===== Records provided =====

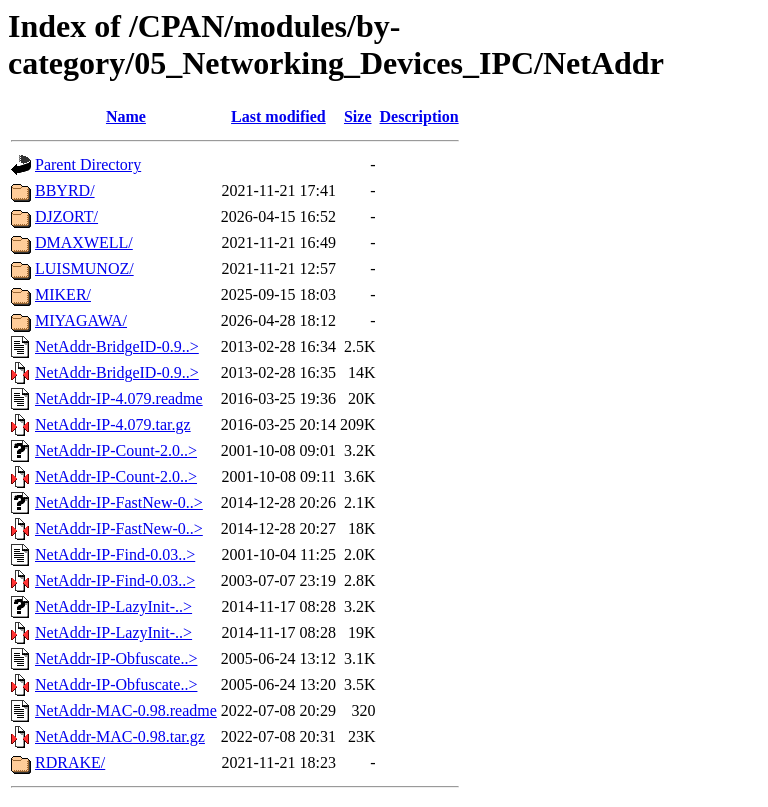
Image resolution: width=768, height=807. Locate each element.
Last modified (278, 116)
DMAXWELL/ (84, 242)
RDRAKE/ (70, 762)
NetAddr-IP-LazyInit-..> (113, 606)
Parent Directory (88, 164)
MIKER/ (63, 294)
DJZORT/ (66, 216)
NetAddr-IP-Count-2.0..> (116, 450)
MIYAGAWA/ (81, 320)
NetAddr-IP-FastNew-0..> (119, 502)
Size (358, 116)
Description (419, 116)
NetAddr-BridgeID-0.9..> (117, 346)
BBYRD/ (65, 190)
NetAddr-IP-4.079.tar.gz (113, 424)
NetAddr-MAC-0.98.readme (126, 710)
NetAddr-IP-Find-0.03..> (115, 554)
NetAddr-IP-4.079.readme (119, 398)
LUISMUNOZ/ (84, 268)
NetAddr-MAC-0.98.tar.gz (120, 736)
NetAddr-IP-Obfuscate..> (116, 658)
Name (126, 116)
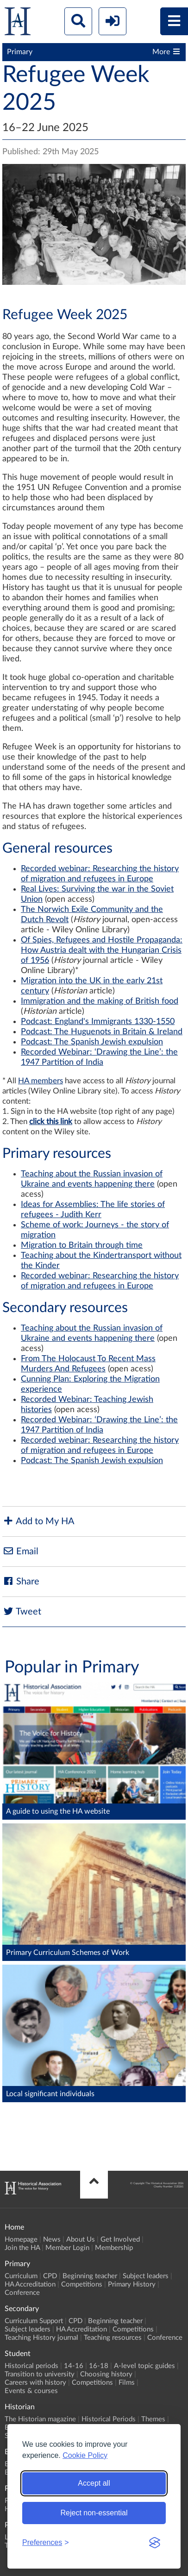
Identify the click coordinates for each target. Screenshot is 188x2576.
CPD (50, 2276)
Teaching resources (113, 2337)
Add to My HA (38, 1521)
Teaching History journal (41, 2337)
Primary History (132, 2284)
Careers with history (35, 2382)
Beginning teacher (90, 2276)
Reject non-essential (94, 2513)
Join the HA (22, 2247)
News (52, 2239)
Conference (22, 2292)
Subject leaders (146, 2276)
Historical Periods (108, 2419)
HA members (40, 1081)
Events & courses (31, 2391)
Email (20, 1551)
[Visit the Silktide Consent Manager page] (155, 2543)
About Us (80, 2239)
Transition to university (40, 2374)
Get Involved (120, 2239)
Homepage (21, 2239)
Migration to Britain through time (82, 1245)
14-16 (73, 2365)
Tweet (21, 1611)
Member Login (67, 2247)
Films (127, 2382)
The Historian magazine (40, 2419)
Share (20, 1581)
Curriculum (21, 2276)
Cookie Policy (85, 2455)
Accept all (94, 2483)
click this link (50, 1121)
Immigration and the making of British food (99, 1001)
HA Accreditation (30, 2284)
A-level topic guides (144, 2365)
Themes (153, 2419)
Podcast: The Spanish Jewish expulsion (92, 1042)
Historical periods (31, 2365)
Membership (114, 2247)
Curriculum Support (34, 2321)
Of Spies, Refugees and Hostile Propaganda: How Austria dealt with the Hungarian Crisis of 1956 (101, 950)
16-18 (98, 2365)
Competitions (81, 2284)
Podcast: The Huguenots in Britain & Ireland (101, 1032)
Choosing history (106, 2374)
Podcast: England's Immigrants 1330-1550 (98, 1022)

=====

Go through the data and gather every line that holds "Britain".

- Written response:
Migration to Britain through time (82, 1245)
Podcast: The Huguenots in Britain & Ireland (101, 1032)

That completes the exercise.